Author:
Yang Bo,Li Runting,Woo Taeseon,Browning Jimmy,Song Hailong,Gu Zezong,Cui Jiankun,Lee James,Fritsche Kevin,Beversdorf David,Sun Grace,Greenlief C.
Abstract
The abundance of docosahexaenoic acid (DHA) in the mammalian brain has generated substantial interest in the search for its roles in regulating brain functions. Our recent study with a gene/stress mouse model provided evidence to support the ability for the maternal supplement of DHA to alleviate autism-associated behavior in the offspring. DHA and arachidonic acid (ARA) are substrates of enzymatic and non-enzymatic reactions, and lipid peroxidation results in the production of 4-hydroxyhexenal (4-HHE) and 4-hydroxynonenal (4-HNE), respectively. In this study, we examine whether a maternal DHA-supplemented diet alters fatty acids (FAs), as well as lipid peroxidation products in the pup brain, heart and plasma by a targeted metabolite approach.
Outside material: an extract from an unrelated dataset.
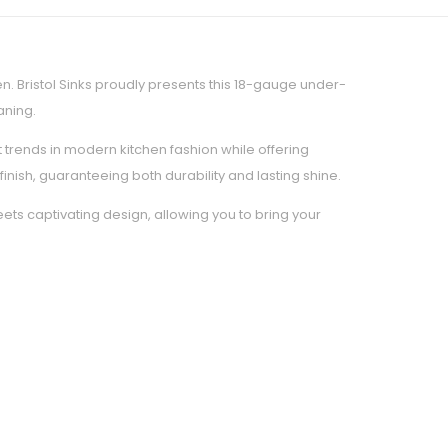
. Bristol Sinks proudly presents this 18-gauge under-
aning.
t trends in modern kitchen fashion while offering
nish, guaranteeing both durability and lasting shine.
eets captivating design, allowing you to bring your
Pups in the maternal DHA-supplemented diet group showed an increase in DHA and a concomitant decrease in ARA in all brain regions examined. However, significant increases in 4-HHE, and not 4-HNE, were found mainly in the cerebral cortex and hippocampus. Analysis of heart and plasma showed large increases in DHA and 4-HHE, but a significant decrease in 4-HNE levels only in plasma. Taken together, the DHA-supplemented maternal diet alters the (n-3)/(n-6) FA ratio, and increases 4-HHE levels in pup brain, heart and plasma. These effects may contribute to the beneficial effects of DHA on neurodevelopment, as well as functional changes in other body organs.
Subject
Molecular Biology,Biochemistry,Endocrinology, Diabetes and Metabolism
Cited by
14 articles.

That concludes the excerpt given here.